06/ Le bonheur n’est pas le but

Une vie de pur bonheur n’existe que pour ceux qui ont envie de vous vendre quelque chose. Les publicitaires sont des artistes du bonheur : ils vendent un « meilleur que vous-même », un « parfait vous-même » ou un « un idéal de vous-même ». Mais ce n’est pas la réalité de la vie. Le bonheur est proportionnel aux efforts fournis. Plus il est grand, plus vous avez généralement trimé pour y arriver, parce qu’il intervient tout simplement au moment où vous devez commencer à évoluer à un autre niveau de réussite. S’accrochez au bonheur est une impasse. S’accrocher au malheur aussi est une impasse. Nous passons le plus clair de notre vie à évoluer, à faire des expériences heureuses et moins heureuses, à affiner nos priorités et dans le meilleur des cas, à élever notre esprit au-dessus des contingences de la vie, pour trouver du sens à ce que nous faisons ou ce que nous choisissons d’aimer.

07/ Nous évoluons toute la vie

Nous changeons toute la vie.  Pas seulement physiquement. Nous changeons aussi nos priorités, nos désirs, nos attentes. Voir l’existence comme une continuité est à la fois vrai et faux. La vie est faite de multiples étapes, qui nous amènent à faire des choix (parfois difficiles et irréversibles) et à lâcher prise de plus en plus. Les gens négligent le fait que dans 10 ans, ils auront changé d’envies, de besoins, de priorités. Faire des choix sur un très long terme, sans se donner la possibilité de pouvoir ajuter les choses à ses désirs, est généralement source de souffrances et de désillusions.

08/ Nous sommes uniques

Nous ne faisons pas seulement parti d’une vaste multitude diversifiée, comme évoquée plus tôt. Nous avons aussi quelque chose d’unique, à la fois par rapport à nos contemporains mais aussi par rapport à ceux qui nous ont précédés ou qui nous succéderont. Le savoir et le comprendre, nous ramène à notre propre responsabilité, ici et maintenant. Que pouvons nous assumer ou changer ou faire évoluer.

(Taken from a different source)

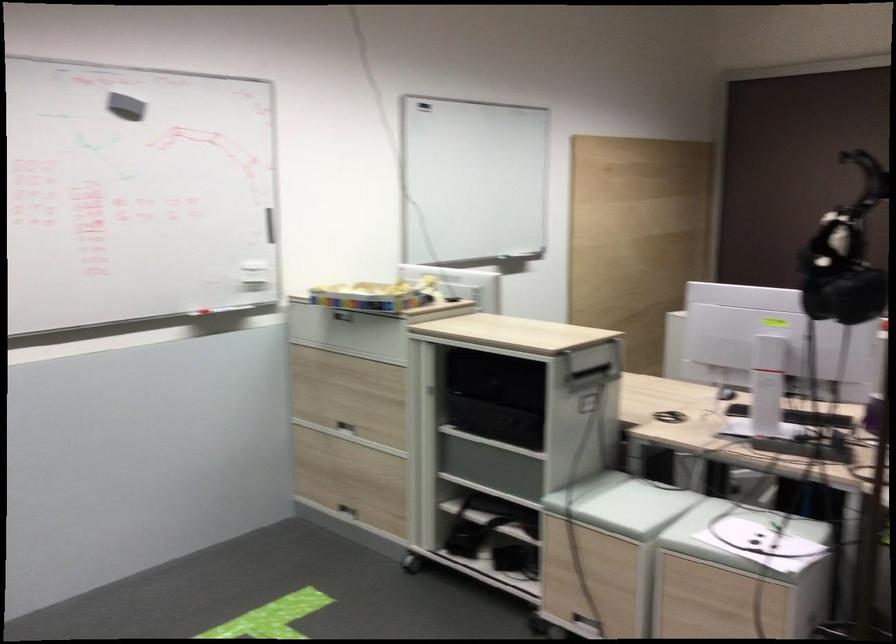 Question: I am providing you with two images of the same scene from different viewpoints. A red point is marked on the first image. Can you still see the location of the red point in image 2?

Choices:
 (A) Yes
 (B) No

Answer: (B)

Qu’est-ce qui relève de notre responsabilité, aujourd’hui, par rapport à nos savoirs collectifs ou individuels mais aussi, par rapport à nos capacités personnelles ou nos intuitions et expériences ?

09/ Une majorité de personnes ne connait pas notre existence

Je me fais souvent cette réflexion lorsque je vois des personnes dépassées les limites de l’orgueil et de la suffisance. Se rendent-ils compte que même avec une certaine notoriété, des milliards de personnes autour d’eux n’ont aucune idée de leur existence. C’est la même chose pour nous et cela devrait nous aider à nous décentrer et comprendre que nous n’avons ni à nous prendre au sérieux ni à nous dévaluer inutilement. Nous avons notre rôle dans notre environnement et notre communauté. Cherchons le. Comprenons où est notre singularité et comment nous pouvons faire toujours mieux avec ce que nous avons. Ceci donne beaucoup de sens à notre vie.

10/ La vie n’est ni belle ni douloureuse

Il y a des jours où je me dis que la vie est dure, injuste, difficile… D’autres, où je trouve que j’ai tous les atouts, les chances, les privilèges réunis à la fois. La plupart du temps ma vie est faite d’efforts réguliers et acceptables. Tout dépend des ambitions que je développe et des choses que je cherche à faire évoluer. La vie est telle que nous la percevons. Elle n’est ni plus ni moins la vie. Si nous la percevons avec passion, elle nous le rend avec passion. Si nous la percevons avec douleur, elle nous le rend avec douleur. Rien de magique à cela : c’est notre état d’esprit le marionnettiste. Alors apprenons à diriger notre esprit sur les choses constructives et attachons nous à des relations positives pour évoluer selon nos désirs. Il semble parfois difficile de prendre le dessus sur des événements ou des contraintes difficiles mais en vérité, c’est là que nous acquérons le plus d’expériences enrichissantes.